Required action:
Leave out the pictures and return every entry exactly as it appears.

Given information:
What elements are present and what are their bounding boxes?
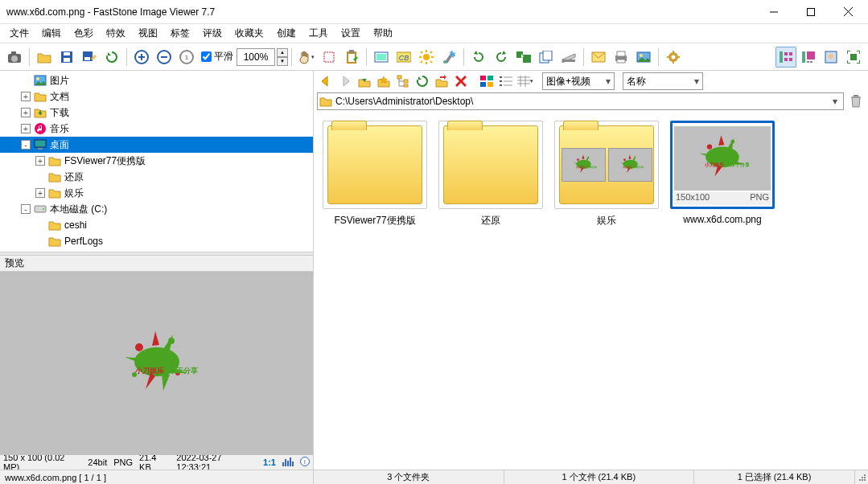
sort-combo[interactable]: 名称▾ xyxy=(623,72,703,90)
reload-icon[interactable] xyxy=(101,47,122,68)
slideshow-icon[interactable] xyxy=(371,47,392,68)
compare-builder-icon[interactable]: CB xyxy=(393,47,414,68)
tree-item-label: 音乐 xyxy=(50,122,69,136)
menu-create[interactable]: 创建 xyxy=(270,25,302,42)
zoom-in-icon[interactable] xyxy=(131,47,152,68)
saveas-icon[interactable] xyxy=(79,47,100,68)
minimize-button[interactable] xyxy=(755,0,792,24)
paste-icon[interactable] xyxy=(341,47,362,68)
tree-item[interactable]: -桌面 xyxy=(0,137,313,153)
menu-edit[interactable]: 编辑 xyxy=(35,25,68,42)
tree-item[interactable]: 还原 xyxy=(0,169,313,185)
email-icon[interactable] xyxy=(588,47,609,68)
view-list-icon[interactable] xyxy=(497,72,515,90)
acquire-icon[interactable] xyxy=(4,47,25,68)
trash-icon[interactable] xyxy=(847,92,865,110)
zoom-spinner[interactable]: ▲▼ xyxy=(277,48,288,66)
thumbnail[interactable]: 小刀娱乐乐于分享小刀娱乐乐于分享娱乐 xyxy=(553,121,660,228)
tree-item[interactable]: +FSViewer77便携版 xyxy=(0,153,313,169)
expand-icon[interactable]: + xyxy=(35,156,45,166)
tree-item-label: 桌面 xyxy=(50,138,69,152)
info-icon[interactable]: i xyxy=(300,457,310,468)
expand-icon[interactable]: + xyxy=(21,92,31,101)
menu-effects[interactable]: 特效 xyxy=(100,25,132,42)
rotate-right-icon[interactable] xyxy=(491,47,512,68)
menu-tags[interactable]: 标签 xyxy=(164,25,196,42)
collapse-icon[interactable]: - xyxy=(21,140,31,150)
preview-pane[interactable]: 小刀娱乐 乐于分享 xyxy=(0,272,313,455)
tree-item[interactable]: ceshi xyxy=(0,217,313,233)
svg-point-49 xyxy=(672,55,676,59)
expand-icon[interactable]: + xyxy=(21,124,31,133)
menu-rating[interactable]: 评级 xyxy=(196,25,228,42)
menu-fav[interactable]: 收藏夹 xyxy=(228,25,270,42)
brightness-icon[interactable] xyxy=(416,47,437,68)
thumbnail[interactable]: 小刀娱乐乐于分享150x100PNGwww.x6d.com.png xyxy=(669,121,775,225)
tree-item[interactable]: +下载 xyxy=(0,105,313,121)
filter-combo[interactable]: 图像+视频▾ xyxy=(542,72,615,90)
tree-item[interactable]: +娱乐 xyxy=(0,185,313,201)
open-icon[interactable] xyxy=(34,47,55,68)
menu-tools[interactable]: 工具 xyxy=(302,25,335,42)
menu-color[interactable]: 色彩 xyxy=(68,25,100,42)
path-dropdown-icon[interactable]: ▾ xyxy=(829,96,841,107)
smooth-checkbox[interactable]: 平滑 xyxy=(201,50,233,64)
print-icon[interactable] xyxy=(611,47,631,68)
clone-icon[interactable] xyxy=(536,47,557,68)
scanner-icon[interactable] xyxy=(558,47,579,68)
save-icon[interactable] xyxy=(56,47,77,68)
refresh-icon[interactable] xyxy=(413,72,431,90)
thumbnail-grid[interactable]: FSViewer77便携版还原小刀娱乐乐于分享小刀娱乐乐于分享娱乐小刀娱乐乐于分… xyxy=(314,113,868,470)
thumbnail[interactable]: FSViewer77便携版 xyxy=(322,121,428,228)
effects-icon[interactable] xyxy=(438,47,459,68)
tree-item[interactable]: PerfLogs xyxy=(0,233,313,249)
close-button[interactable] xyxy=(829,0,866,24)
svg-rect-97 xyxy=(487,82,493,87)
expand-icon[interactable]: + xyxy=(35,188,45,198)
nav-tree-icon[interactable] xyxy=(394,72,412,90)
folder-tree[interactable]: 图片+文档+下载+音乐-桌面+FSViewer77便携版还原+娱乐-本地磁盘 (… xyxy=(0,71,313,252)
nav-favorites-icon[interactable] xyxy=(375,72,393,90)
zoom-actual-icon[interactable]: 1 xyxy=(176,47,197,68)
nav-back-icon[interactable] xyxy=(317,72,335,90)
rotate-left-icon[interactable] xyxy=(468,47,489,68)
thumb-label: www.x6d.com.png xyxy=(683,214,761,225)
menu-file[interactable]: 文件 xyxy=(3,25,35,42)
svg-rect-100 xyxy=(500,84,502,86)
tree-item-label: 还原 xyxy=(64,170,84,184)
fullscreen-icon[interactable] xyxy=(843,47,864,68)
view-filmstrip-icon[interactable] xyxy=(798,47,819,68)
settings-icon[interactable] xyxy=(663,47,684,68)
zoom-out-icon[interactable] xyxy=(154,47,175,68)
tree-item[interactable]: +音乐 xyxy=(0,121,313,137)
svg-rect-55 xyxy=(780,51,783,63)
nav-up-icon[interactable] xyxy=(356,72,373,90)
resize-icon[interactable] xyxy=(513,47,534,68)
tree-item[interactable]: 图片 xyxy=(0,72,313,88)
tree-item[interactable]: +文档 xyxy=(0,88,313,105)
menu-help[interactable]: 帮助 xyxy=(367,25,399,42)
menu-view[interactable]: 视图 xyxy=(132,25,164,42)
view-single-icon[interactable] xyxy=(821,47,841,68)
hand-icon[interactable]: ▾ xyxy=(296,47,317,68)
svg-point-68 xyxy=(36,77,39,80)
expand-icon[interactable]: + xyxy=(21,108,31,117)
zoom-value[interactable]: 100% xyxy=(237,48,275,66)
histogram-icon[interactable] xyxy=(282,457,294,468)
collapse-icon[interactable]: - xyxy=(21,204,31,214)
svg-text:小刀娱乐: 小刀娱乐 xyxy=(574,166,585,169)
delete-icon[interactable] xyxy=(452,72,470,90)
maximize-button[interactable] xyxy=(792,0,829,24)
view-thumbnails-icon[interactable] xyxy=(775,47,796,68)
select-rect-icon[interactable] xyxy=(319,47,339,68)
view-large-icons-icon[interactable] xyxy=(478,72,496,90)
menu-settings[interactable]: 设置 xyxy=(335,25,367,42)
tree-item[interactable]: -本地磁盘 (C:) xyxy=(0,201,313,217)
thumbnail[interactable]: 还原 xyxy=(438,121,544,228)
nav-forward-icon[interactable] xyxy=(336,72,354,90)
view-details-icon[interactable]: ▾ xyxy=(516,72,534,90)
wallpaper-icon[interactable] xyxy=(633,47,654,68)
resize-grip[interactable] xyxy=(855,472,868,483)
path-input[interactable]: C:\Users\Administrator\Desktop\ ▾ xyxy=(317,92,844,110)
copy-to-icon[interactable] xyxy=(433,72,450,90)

Output for this exercise:
What elements are present and what are their bounding boxes?
sort-combo[interactable]: 名称▾ xyxy=(623,72,703,90)
reload-icon[interactable] xyxy=(101,47,122,68)
slideshow-icon[interactable] xyxy=(371,47,392,68)
compare-builder-icon[interactable]: CB xyxy=(393,47,414,68)
tree-item-label: 音乐 xyxy=(50,122,69,136)
menu-create[interactable]: 创建 xyxy=(270,25,302,42)
zoom-in-icon[interactable] xyxy=(131,47,152,68)
saveas-icon[interactable] xyxy=(79,47,100,68)
minimize-button[interactable] xyxy=(755,0,792,24)
paste-icon[interactable] xyxy=(341,47,362,68)
tree-item[interactable]: -桌面 xyxy=(0,137,313,153)
menu-edit[interactable]: 编辑 xyxy=(35,25,68,42)
tree-item[interactable]: 还原 xyxy=(0,169,313,185)
email-icon[interactable] xyxy=(588,47,609,68)
view-list-icon[interactable] xyxy=(497,72,515,90)
acquire-icon[interactable] xyxy=(4,47,25,68)
trash-icon[interactable] xyxy=(847,92,865,110)
zoom-spinner[interactable]: ▲▼ xyxy=(277,48,288,66)
thumbnail[interactable]: 小刀娱乐乐于分享小刀娱乐乐于分享娱乐 xyxy=(553,121,660,228)
tree-item[interactable]: +FSViewer77便携版 xyxy=(0,153,313,169)
expand-icon[interactable]: + xyxy=(35,156,45,166)
tree-item-label: 桌面 xyxy=(50,138,69,152)
info-icon[interactable]: i xyxy=(300,457,310,468)
expand-icon[interactable]: + xyxy=(21,92,31,101)
menu-effects[interactable]: 特效 xyxy=(100,25,132,42)
rotate-right-icon[interactable] xyxy=(491,47,512,68)
menu-tags[interactable]: 标签 xyxy=(164,25,196,42)
collapse-icon[interactable]: - xyxy=(21,140,31,150)
preview-pane[interactable]: 小刀娱乐 乐于分享 xyxy=(0,272,313,455)
tree-item[interactable]: ceshi xyxy=(0,217,313,233)
svg-point-49 xyxy=(672,55,676,59)
expand-icon[interactable]: + xyxy=(21,124,31,133)
menu-rating[interactable]: 评级 xyxy=(196,25,228,42)
menu-fav[interactable]: 收藏夹 xyxy=(228,25,270,42)
brightness-icon[interactable] xyxy=(416,47,437,68)
thumbnail[interactable]: 小刀娱乐乐于分享150x100PNGwww.x6d.com.png xyxy=(669,121,775,225)
tree-item[interactable]: +下载 xyxy=(0,105,313,121)
filter-combo[interactable]: 图像+视频▾ xyxy=(542,72,615,90)
tree-item[interactable]: +娱乐 xyxy=(0,185,313,201)
open-icon[interactable] xyxy=(34,47,55,68)
menu-tools[interactable]: 工具 xyxy=(302,25,335,42)
menu-color[interactable]: 色彩 xyxy=(68,25,100,42)
path-dropdown-icon[interactable]: ▾ xyxy=(829,96,841,107)
smooth-checkbox[interactable]: 平滑 xyxy=(201,50,233,64)
print-icon[interactable] xyxy=(611,47,631,68)
clone-icon[interactable] xyxy=(536,47,557,68)
scanner-icon[interactable] xyxy=(558,47,579,68)
save-icon[interactable] xyxy=(56,47,77,68)
refresh-icon[interactable] xyxy=(413,72,431,90)
thumbnail-grid[interactable]: FSViewer77便携版还原小刀娱乐乐于分享小刀娱乐乐于分享娱乐小刀娱乐乐于分… xyxy=(314,113,868,470)
thumbnail[interactable]: FSViewer77便携版 xyxy=(322,121,428,228)
effects-icon[interactable] xyxy=(438,47,459,68)
tree-item[interactable]: PerfLogs xyxy=(0,233,313,249)
close-button[interactable] xyxy=(829,0,866,24)
svg-rect-97 xyxy=(487,82,493,87)
expand-icon[interactable]: + xyxy=(35,188,45,198)
nav-tree-icon[interactable] xyxy=(394,72,412,90)
folder-tree[interactable]: 图片+文档+下载+音乐-桌面+FSViewer77便携版还原+娱乐-本地磁盘 (… xyxy=(0,71,313,252)
nav-favorites-icon[interactable] xyxy=(375,72,393,90)
zoom-actual-icon[interactable]: 1 xyxy=(176,47,197,68)
nav-back-icon[interactable] xyxy=(317,72,335,90)
rotate-left-icon[interactable] xyxy=(468,47,489,68)
thumb-label: www.x6d.com.png xyxy=(683,214,761,225)
menu-file[interactable]: 文件 xyxy=(3,25,35,42)
svg-rect-100 xyxy=(500,84,502,86)
tree-item-label: 还原 xyxy=(64,170,84,184)
fullscreen-icon[interactable] xyxy=(843,47,864,68)
view-filmstrip-icon[interactable] xyxy=(798,47,819,68)
settings-icon[interactable] xyxy=(663,47,684,68)
zoom-out-icon[interactable] xyxy=(154,47,175,68)
tree-item[interactable]: +音乐 xyxy=(0,121,313,137)
svg-rect-55 xyxy=(780,51,783,63)
nav-up-icon[interactable] xyxy=(356,72,373,90)
resize-icon[interactable] xyxy=(513,47,534,68)
tree-item[interactable]: 图片 xyxy=(0,72,313,88)
tree-item[interactable]: +文档 xyxy=(0,88,313,105)
menu-help[interactable]: 帮助 xyxy=(367,25,399,42)
menu-view[interactable]: 视图 xyxy=(132,25,164,42)
view-single-icon[interactable] xyxy=(821,47,841,68)
hand-icon[interactable]: ▾ xyxy=(296,47,317,68)
svg-point-68 xyxy=(36,77,39,80)
expand-icon[interactable]: + xyxy=(21,108,31,117)
zoom-value[interactable]: 100% xyxy=(237,48,275,66)
histogram-icon[interactable] xyxy=(282,457,294,468)
collapse-icon[interactable]: - xyxy=(21,204,31,214)
svg-text:小刀娱乐: 小刀娱乐 xyxy=(574,166,585,169)
delete-icon[interactable] xyxy=(452,72,470,90)
maximize-button[interactable] xyxy=(792,0,829,24)
view-thumbnails-icon[interactable] xyxy=(775,47,796,68)
select-rect-icon[interactable] xyxy=(319,47,339,68)
view-large-icons-icon[interactable] xyxy=(478,72,496,90)
menu-settings[interactable]: 设置 xyxy=(335,25,367,42)
tree-item[interactable]: -本地磁盘 (C:) xyxy=(0,201,313,217)
thumbnail[interactable]: 还原 xyxy=(438,121,544,228)
nav-forward-icon[interactable] xyxy=(336,72,354,90)
view-details-icon[interactable]: ▾ xyxy=(516,72,534,90)
wallpaper-icon[interactable] xyxy=(633,47,654,68)
resize-grip[interactable] xyxy=(855,472,868,483)
path-input[interactable]: C:\Users\Administrator\Desktop\ ▾ xyxy=(317,92,844,110)
copy-to-icon[interactable] xyxy=(433,72,450,90)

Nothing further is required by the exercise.